After Cleveland ended its 62-year drought without a championship, attention shifted to finding the new heartbreak city. We’ve ranked the top contenders among cities that have gone without a championship in the Big 4 sports (NFL, NBA, MLB, NHL) for 20 years or more based on their performance since 1960.
We’ve only considered cities that, at least at one point, had teams from 3 of the Big 4 sports. As a result no Milwaukee (if you include Green Bay they wouldn’t qualify since the Packers won) In North America’s Sports Heartbreak Cities #6-10 and North America’s Sports Heartbreak Cities #3-5 we ranked the trail of tears as follows:
Our top 2 heartbreak cities are Buffalo and San Diego, which we’ll compare sport by sport.
For both cities, football was their first major sports team in the modern era.
The Buffalo Bills were a founding member of American Football League. The Bills won the last two pre-Super Bowl AFL Championships over the San Diego Chargers by scores of 20-7 and 23-0 respectively.
After the AFL-NFL merger, there are only two eras for the Bills: the Marv Levy era and everything else.
During the Marv Levy era, only the San Francisco 49ers won more regular season games than the Bills. The Bills became the only team to make four consecutive Super Bowl appearances in 1991-1994. The city’s unique claim to heartache stems from the fact that they lost each one, but none is worse than the first.
In 1991, the Bills were 7-point favorites over the New York Giants in Super Bowl XXV. With the Giants ahead 20-19, quarterback Jim Kelly ran a two-minute drill that took the Bills from their own 10 yard line to the Giant’s 29 yard line with 8-seconds left. Bills kicker Scott Norwood attempted a 47-yard field goal that had the distance but was “wide right.”
The next year, the Bills faced one of the best Super Bowl teams of all-time – the 14-2 Washington Redskins with the league’s top offense and second-best defense. The Redskins opened up a 31-10 lead en route to a 38-24 win.

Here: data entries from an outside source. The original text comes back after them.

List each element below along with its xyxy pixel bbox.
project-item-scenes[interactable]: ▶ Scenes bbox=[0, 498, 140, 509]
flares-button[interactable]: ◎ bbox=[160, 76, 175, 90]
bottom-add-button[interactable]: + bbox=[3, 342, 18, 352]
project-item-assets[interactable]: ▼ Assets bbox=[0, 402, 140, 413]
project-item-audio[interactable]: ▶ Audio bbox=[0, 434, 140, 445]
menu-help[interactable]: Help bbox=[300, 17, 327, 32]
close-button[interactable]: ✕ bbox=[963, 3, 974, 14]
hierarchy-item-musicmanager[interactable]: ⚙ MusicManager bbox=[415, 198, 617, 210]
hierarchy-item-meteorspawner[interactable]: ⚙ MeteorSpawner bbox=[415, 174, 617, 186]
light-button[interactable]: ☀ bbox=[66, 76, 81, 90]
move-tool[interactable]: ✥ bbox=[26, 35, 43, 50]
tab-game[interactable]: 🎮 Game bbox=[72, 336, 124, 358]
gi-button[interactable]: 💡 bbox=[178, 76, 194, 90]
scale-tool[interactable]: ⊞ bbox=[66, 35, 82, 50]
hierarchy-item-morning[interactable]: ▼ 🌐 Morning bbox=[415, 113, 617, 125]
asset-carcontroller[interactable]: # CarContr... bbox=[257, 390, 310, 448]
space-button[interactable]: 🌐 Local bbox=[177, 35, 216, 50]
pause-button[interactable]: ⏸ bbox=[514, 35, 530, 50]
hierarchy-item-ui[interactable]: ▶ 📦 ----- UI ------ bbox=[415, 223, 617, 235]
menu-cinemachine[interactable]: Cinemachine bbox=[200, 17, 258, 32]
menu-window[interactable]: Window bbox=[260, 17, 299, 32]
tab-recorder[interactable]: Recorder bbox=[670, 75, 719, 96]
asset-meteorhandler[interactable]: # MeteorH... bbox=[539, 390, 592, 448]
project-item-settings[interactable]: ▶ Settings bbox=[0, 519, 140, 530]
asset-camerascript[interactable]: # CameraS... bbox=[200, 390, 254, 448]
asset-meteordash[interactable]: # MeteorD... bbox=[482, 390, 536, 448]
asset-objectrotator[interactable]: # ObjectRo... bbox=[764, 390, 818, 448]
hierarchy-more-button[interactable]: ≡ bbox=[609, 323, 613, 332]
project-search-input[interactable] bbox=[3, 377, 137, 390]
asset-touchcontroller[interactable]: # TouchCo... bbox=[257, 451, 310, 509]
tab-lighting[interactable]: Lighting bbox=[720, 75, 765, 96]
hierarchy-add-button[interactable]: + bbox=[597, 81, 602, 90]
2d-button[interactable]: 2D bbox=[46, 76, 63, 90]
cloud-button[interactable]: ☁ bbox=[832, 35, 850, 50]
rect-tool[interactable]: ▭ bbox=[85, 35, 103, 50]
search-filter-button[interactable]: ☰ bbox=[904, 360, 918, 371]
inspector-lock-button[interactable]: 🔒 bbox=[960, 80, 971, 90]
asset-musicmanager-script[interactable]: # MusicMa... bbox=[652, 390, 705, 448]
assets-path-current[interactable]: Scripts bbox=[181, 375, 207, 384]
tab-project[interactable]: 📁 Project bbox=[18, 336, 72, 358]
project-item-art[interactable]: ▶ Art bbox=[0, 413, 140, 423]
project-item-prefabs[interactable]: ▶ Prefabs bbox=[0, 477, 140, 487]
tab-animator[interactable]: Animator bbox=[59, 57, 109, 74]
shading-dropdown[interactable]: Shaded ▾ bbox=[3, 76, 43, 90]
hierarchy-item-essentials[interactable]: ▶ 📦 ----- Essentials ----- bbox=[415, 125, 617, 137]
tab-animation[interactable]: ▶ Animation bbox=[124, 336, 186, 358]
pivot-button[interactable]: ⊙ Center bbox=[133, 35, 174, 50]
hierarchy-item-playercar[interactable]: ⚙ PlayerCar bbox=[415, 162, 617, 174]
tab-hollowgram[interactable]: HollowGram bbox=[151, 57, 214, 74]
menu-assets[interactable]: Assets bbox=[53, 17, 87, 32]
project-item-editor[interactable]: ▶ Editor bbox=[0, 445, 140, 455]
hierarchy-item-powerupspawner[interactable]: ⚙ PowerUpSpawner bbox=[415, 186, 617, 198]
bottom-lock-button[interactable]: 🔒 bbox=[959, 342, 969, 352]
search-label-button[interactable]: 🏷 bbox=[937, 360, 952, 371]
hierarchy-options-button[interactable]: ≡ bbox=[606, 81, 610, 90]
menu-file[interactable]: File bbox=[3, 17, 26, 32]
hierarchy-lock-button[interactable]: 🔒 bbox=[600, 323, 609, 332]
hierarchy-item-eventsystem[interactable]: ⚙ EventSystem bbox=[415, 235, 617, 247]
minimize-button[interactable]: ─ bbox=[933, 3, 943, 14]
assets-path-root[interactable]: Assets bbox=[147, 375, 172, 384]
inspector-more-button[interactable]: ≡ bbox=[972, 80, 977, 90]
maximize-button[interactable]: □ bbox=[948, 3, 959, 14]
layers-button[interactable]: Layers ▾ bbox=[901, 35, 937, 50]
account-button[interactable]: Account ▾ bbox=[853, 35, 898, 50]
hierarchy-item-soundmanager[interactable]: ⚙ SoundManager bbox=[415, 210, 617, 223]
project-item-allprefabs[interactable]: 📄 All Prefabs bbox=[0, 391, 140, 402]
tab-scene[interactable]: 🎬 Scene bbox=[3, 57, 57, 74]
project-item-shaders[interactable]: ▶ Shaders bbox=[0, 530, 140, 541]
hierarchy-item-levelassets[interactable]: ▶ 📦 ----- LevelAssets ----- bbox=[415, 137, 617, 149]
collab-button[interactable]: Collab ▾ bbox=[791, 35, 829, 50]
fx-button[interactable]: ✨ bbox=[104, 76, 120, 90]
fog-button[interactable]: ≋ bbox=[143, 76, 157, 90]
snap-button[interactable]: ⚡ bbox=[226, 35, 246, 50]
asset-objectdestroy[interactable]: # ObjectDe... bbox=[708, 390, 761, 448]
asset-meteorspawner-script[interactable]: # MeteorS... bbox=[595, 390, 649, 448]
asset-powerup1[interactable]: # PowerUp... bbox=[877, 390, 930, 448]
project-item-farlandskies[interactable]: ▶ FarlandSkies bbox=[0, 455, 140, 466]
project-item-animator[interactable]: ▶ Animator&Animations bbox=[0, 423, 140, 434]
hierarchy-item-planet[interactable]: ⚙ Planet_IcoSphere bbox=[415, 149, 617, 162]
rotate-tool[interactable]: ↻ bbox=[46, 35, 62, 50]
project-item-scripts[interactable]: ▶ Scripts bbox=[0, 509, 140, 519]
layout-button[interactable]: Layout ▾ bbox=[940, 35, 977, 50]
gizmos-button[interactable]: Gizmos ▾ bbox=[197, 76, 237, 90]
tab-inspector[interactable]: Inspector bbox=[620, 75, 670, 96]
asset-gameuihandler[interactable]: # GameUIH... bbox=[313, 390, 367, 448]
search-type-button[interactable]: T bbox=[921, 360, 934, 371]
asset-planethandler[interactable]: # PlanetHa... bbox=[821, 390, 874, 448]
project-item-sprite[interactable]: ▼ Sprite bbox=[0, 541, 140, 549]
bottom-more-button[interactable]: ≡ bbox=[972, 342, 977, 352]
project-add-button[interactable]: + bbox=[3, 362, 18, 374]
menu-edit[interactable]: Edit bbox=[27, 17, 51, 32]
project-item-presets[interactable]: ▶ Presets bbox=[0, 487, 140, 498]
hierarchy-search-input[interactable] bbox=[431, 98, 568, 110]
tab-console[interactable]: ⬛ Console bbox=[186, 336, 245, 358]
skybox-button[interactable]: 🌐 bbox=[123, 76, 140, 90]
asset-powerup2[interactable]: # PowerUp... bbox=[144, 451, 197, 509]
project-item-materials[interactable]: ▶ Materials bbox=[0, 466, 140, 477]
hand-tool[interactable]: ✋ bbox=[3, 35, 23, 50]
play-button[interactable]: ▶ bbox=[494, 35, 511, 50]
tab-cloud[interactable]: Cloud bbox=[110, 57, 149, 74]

The Bills then played back-to-back Super Bowls against the Dallas Cowboys. In the first matchup, the Cowboys knocked the Bills’ star quarterback Jim Kelly out of the game in the second quarter and seized on 9 Bills’ turnovers (which remains a Super Bowl record) in a 52-17 blowout. In the rematch, the Bills had a 13-6 halftime lead only to watch the Cowboys score 24 unanswered second half points in a 30-13 win.
Since Marv Levy retired in 1997, the Bills have been to the playoffs only twice. Bills fan have also endured 16 consecutive seasons without a playoff appearances – the longest in the league. Their last appearance is itself a legendary heartbreaker – the Music City Miracle – when an apparent 16-15 win evaporated with a wild kickoff return.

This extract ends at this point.